Note

This is a Hugging Face dataset. For large datasets, ensure huggingface_hub>=1.1.3 to avoid rate limits. Learn more in the Hugging Face integration docs.

Dataset Card for Consolidated Receipt Dataset#

image/png

This is a FiftyOne dataset with 800 samples.

Installation#

If you haven’t already, install FiftyOne:

pip install -U fiftyone

Usage#

import fiftyone as fo
from fiftyone.utils.huggingface import load_from_hub

# Load the dataset
# Note: other available arguments include 'max_samples', etc
dataset = load_from_hub("Voxel51/consolidated_receipt_dataset")

# Launch the App
session = fo.launch_app(dataset)

Dataset Details#

Dataset Description#

CORD (Consolidated Receipt Dataset) is a large-scale dataset designed for post-OCR parsing tasks, specifically focused on receipt understanding. The dataset contains over 11,000 Indonesian receipts collected from shops and restaurants, featuring images with OCR annotations (bounding boxes and text) and multi-level semantic labels for parsing. This FiftyOne implementation provides an accessible interface for exploring the training split with 800 annotated receipt images.

The dataset bridges the gap between OCR and NLP tasks by providing both visual and semantic annotations, making it suitable for end-to-end document intelligence systems.
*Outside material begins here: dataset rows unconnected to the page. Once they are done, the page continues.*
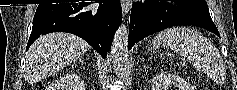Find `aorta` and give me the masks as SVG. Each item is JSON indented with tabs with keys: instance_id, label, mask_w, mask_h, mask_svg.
Segmentation results:
<instances>
[{
	"instance_id": "1",
	"label": "aorta",
	"mask_w": 237,
	"mask_h": 90,
	"mask_svg": "<svg viewBox=\"0 0 237 90\" xmlns=\"http://www.w3.org/2000/svg\"><path fill=\"white\" fill-rule=\"evenodd\" d=\"M128 24H121L116 30L111 46L112 68L117 78H123L128 62Z\"/></svg>"
}]
</instances>
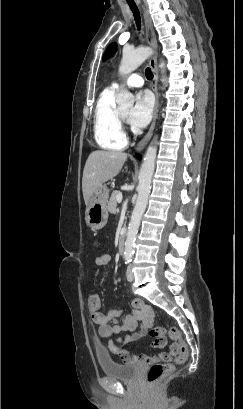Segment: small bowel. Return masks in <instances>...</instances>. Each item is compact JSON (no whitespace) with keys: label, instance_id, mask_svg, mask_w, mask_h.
I'll use <instances>...</instances> for the list:
<instances>
[{"label":"small bowel","instance_id":"c3829d8e","mask_svg":"<svg viewBox=\"0 0 243 409\" xmlns=\"http://www.w3.org/2000/svg\"><path fill=\"white\" fill-rule=\"evenodd\" d=\"M111 261L109 254H101L96 262L98 265H108ZM91 311V320L98 327L101 337L110 338L122 332L123 337L112 339L108 343L110 352L117 355L127 364H137L140 362H165L171 361L176 355V348H171L167 352H160L156 355L135 354L125 347L150 333L151 324L154 320L153 308L142 299L136 298L131 302L127 313L123 309H110L107 313ZM167 340H153L151 347L159 349L166 345Z\"/></svg>","mask_w":243,"mask_h":409}]
</instances>
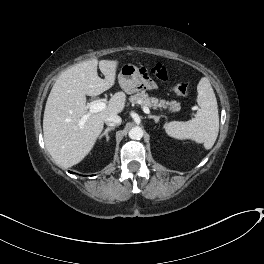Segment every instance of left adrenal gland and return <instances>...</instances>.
<instances>
[{
	"mask_svg": "<svg viewBox=\"0 0 264 264\" xmlns=\"http://www.w3.org/2000/svg\"><path fill=\"white\" fill-rule=\"evenodd\" d=\"M148 118L154 119L155 123H158L161 116H156V115H148Z\"/></svg>",
	"mask_w": 264,
	"mask_h": 264,
	"instance_id": "obj_1",
	"label": "left adrenal gland"
}]
</instances>
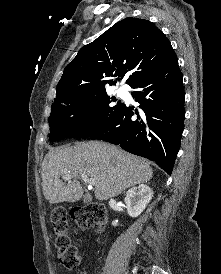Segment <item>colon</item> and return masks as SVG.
<instances>
[{"instance_id":"obj_1","label":"colon","mask_w":221,"mask_h":274,"mask_svg":"<svg viewBox=\"0 0 221 274\" xmlns=\"http://www.w3.org/2000/svg\"><path fill=\"white\" fill-rule=\"evenodd\" d=\"M71 217L80 228H95L101 230L106 223V209L99 203H92L83 207L74 208ZM50 222L55 233V246L58 259L67 269H76L81 262L79 249L71 244L67 234V211L62 206L55 207L50 215Z\"/></svg>"}]
</instances>
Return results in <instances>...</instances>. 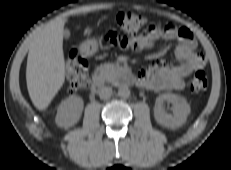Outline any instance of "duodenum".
<instances>
[{"label":"duodenum","mask_w":231,"mask_h":170,"mask_svg":"<svg viewBox=\"0 0 231 170\" xmlns=\"http://www.w3.org/2000/svg\"><path fill=\"white\" fill-rule=\"evenodd\" d=\"M113 83L120 85L137 83V77L127 68L121 66L118 70V74L112 80ZM105 79L102 75L97 74L91 81L90 94L93 96L97 94L103 87Z\"/></svg>","instance_id":"duodenum-1"}]
</instances>
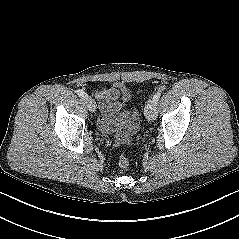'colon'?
Returning <instances> with one entry per match:
<instances>
[{
  "label": "colon",
  "instance_id": "1",
  "mask_svg": "<svg viewBox=\"0 0 239 239\" xmlns=\"http://www.w3.org/2000/svg\"><path fill=\"white\" fill-rule=\"evenodd\" d=\"M118 165L121 168H126L129 165V158L127 157L126 154H124V153L120 154V156L118 158Z\"/></svg>",
  "mask_w": 239,
  "mask_h": 239
}]
</instances>
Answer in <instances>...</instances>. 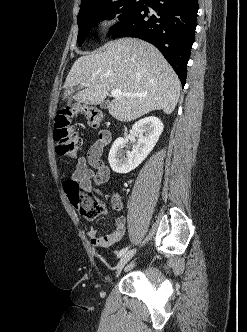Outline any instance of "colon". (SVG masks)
I'll return each instance as SVG.
<instances>
[{
  "instance_id": "colon-1",
  "label": "colon",
  "mask_w": 247,
  "mask_h": 332,
  "mask_svg": "<svg viewBox=\"0 0 247 332\" xmlns=\"http://www.w3.org/2000/svg\"><path fill=\"white\" fill-rule=\"evenodd\" d=\"M75 113L84 114L91 127H98L103 120V113L94 106L79 105L62 108L54 120V140L59 155L74 158L81 146V138L71 125V117ZM66 191L79 213L86 219L92 220L106 212L105 205L91 191H82L79 185L69 179L65 182Z\"/></svg>"
}]
</instances>
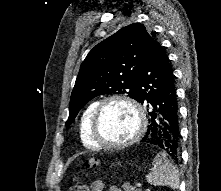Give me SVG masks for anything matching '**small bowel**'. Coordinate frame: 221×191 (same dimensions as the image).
I'll use <instances>...</instances> for the list:
<instances>
[{
  "mask_svg": "<svg viewBox=\"0 0 221 191\" xmlns=\"http://www.w3.org/2000/svg\"><path fill=\"white\" fill-rule=\"evenodd\" d=\"M105 189V183L102 180H96L91 184L90 191H104ZM109 191H121L116 186H113L109 189Z\"/></svg>",
  "mask_w": 221,
  "mask_h": 191,
  "instance_id": "obj_1",
  "label": "small bowel"
}]
</instances>
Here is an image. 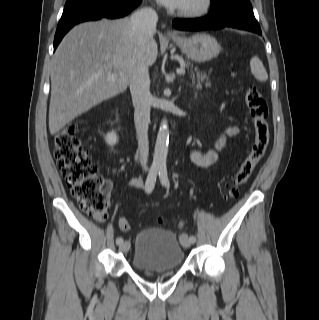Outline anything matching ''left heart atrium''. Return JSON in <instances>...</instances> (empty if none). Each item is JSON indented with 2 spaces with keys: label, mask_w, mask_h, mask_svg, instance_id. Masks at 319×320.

Each receipt includes detailed annotations with 30 semantic classes organized into 5 superclasses (menu, void_menu, subtotal, void_total, and total), along with metadata including line grouping, regions of interest, and key-value pair flags.

Curated by: NAVER CLOVA AI Research (Seunghyun Park, Seung Shin, Bado Lee, Junyeop Lee, Jaeheung Surh, Minjoon Seo, Hwalsuk Lee)
Funded by: NAVER Corporation
Shared by: NAVER CLOVA AI via Hugging Face Datasets
Language(s) (NLP): Indonesian (id)
License: CC-BY-4.0 (Creative Commons Attribution 4.0 International License)

Dataset Sources#

Repository: https://github.com/clovaai/cord
Hugging Face: https://huggingface.co/datasets/naver-clova-ix/cord-v1
Paper: Park et al. (2019) “CORD: A Consolidated Receipt Dataset for Post-OCR Parsing” - Document Intelligence Workshop at NeurIPS 2019
Related Paper: Hwang et al. (2019) “Post-OCR parsing: building simple and robust parser via BIO tagging” - Document Intelligence Workshop at NeurIPS 2019

Uses#

Direct Use#

This FiftyOne dataset is suitable for:

Document understanding research: Training and evaluating models for receipt parsing and information extraction
OCR post-processing: Developing systems that parse structured information from OCR outputs
Key-value extraction: Building models to identify and extract key information (prices, items, totals) from receipts
Visual document analysis: Training vision-language models for document understanding tasks
Multi-modal learning: Combining visual features (bounding boxes) with text for improved parsing
Benchmark evaluation: Comparing different approaches to document intelligence on standardized data

The FiftyOne format enables interactive exploration, filtering by categories, visualization of bounding boxes with text annotations, and easy integration with computer vision and ML workflows.

Out-of-Scope Use#

Real-time production OCR: The dataset assumes OCR has already been performed; it does not include raw pre-OCR data
Multi-language receipt parsing: Dataset contains only Indonesian receipts; performance on other languages/scripts is not guaranteed
Privacy-sensitive applications: While receipts were collected ethically, the dataset should not be used for identifying individuals or businesses
Commercial transaction analysis: Store and payment information have been removed due to legal requirements
General document understanding: The dataset is specifically designed for receipts; may not generalize to other document types

Dataset Structure#

FiftyOne Dataset Schema#

The dataset is organized with the following structure:

Sample-level fields:

filepath: Path to the saved receipt image (PNG format, average size 864×1296 pixels)
image_id: Unique identifier for each receipt (0-799 for training split)
width: Image width in pixels
height: Image height in pixels
num_items: Count of menu items on the receipt (integer, typically 1-30)
subtotal_price: Subtotal amount before tax/service (string with comma separators, e.g., “1,346,000”)
service_price: Service charge amount (string, can be None)
tax_price: Tax amount (string, can be None)
etc: Additional charges or rounding adjustments (string, can be None or negative)
total_price: Final total price (string with comma separators, e.g., “1,591,600”)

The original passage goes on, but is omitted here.